I want to start by saying something most of you already know but rarely hear out loud. The conversation we've been having for the last twelve months — the one about whether to allow AI in our schools — was always going to age badly. It has aged badly. AI is in our students' homework. It is in our colleagues' planning. It is in the writing on this slide deck. The question of permission was answered by the technology, not by us.
The question we should have been asking, and the question this talk is about, is fluency.
Fluency is not a policy. Fluency is what your faculty does on a Tuesday morning, with no one watching, when they sit down to plan a lesson. The fluent teacher reaches for the tool the way they reach for a textbook — habitually, without ceremony, with a clear sense of when it helps and when it doesn't. The non-fluent teacher reaches for the tool nervously, or doesn't reach at all, and the gap between those two teachers compounds week over week. By the end of a school year, those two teachers are not in the same profession.
That is the imperative. Not whether to allow it. Not how to police it. Whether the people you employ to teach can teach with this thing in the room.

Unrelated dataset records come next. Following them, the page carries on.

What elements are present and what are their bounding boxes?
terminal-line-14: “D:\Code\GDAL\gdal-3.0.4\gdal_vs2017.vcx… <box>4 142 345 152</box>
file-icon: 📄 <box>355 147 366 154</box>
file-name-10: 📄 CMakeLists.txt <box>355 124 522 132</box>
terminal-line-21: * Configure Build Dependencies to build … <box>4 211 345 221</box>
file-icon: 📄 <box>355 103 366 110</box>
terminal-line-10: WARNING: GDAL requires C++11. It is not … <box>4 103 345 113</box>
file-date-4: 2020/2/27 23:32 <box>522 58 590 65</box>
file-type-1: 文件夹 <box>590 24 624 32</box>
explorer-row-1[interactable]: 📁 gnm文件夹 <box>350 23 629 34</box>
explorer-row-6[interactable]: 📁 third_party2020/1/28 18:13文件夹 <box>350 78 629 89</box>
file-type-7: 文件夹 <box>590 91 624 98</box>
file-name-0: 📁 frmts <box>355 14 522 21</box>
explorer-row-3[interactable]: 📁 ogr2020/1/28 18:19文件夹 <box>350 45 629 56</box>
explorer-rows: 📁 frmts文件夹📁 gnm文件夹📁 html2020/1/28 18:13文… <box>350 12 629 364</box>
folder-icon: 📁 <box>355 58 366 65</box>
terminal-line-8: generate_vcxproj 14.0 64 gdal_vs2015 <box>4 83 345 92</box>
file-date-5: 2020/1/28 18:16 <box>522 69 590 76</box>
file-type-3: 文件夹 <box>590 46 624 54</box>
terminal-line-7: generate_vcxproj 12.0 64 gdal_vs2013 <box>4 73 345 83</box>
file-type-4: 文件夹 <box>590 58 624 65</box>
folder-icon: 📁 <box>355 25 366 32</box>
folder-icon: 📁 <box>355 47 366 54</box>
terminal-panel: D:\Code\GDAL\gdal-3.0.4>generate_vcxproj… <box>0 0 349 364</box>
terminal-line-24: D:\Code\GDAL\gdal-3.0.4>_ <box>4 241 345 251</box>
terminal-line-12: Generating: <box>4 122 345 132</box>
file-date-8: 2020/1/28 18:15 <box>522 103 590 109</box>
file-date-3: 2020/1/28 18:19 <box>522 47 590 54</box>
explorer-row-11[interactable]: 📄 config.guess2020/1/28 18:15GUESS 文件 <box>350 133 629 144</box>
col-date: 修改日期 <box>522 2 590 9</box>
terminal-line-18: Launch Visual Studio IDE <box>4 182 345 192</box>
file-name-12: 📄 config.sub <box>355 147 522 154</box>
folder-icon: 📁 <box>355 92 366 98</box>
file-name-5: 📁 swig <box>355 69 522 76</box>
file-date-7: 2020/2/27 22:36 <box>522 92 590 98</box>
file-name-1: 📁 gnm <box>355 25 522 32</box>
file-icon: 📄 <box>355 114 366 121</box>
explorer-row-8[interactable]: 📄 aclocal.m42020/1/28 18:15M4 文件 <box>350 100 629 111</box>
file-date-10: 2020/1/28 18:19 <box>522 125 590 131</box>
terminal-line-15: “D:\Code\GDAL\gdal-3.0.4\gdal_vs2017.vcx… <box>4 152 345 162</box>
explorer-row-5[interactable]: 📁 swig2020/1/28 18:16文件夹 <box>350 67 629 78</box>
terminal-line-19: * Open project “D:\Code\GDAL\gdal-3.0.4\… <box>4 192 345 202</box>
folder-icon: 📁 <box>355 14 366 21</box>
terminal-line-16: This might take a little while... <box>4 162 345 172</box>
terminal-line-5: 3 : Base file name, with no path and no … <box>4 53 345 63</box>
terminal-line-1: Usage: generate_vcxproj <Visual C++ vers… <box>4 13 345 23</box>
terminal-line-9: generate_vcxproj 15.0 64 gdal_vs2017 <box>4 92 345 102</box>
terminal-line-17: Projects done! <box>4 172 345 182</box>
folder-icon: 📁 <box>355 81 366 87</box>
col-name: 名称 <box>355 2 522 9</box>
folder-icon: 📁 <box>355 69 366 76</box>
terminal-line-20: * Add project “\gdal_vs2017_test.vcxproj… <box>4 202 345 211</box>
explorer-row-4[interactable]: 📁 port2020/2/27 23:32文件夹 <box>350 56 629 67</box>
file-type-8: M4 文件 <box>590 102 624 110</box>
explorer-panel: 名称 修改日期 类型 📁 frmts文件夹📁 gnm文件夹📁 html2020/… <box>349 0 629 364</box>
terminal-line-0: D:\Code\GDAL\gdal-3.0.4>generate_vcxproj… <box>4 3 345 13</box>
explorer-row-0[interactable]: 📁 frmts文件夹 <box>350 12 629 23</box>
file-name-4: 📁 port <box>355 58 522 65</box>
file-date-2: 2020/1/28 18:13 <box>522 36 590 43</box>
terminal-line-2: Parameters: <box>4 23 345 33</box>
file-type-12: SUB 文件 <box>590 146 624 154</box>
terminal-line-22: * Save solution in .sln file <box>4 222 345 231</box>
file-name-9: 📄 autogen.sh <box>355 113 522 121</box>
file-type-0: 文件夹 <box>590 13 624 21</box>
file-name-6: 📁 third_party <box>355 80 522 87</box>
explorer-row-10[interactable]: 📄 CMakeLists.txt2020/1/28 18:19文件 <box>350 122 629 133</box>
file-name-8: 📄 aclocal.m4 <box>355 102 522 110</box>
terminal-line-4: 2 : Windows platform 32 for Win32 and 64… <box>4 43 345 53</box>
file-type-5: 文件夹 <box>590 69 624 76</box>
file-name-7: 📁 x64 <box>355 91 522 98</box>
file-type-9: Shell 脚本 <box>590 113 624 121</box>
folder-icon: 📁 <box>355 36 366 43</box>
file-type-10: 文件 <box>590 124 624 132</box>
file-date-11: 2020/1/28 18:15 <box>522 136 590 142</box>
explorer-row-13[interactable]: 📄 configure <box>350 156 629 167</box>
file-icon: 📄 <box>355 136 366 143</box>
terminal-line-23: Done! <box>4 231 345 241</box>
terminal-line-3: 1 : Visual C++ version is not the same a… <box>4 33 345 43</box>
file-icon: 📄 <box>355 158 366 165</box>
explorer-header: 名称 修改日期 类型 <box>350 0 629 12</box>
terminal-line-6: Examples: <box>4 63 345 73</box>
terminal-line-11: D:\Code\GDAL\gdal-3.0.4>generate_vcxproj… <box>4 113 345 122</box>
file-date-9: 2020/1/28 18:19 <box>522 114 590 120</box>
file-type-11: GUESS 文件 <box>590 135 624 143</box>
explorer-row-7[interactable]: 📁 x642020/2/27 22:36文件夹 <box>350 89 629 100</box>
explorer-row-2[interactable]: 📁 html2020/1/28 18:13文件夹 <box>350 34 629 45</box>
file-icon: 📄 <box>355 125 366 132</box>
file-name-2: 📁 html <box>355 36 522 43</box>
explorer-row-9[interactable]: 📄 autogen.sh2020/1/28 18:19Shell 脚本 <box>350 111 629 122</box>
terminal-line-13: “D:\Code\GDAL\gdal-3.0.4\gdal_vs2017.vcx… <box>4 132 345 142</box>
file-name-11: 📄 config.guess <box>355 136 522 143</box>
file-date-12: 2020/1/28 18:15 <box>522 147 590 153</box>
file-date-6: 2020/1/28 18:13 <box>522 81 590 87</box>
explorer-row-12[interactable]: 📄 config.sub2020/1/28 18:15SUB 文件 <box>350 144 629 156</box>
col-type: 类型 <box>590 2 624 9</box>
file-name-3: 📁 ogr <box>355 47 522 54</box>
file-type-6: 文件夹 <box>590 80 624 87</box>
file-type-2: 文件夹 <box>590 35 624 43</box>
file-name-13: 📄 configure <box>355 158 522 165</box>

So let me get specific about what fluent looks like. A fluent teacher uses AI to differentiate a lesson three ways before they walk into the classroom. A fluent teacher uses AI to draft the parent email they were dreading writing, then edits it for tone in the time it would have taken them to write a first sentence. A fluent teacher asks AI to play the role of a struggling student and tries out three different ways of explaining photosynthesis until one of them lands. A fluent teacher does these things in twenty minutes a day, every day, and at the end of a term they have produced a different kind of classroom from the one they had in September.
A non-fluent teacher does none of these things. Not because they can't. Because no one has shown them that twenty minutes a day for six weeks is what changes them.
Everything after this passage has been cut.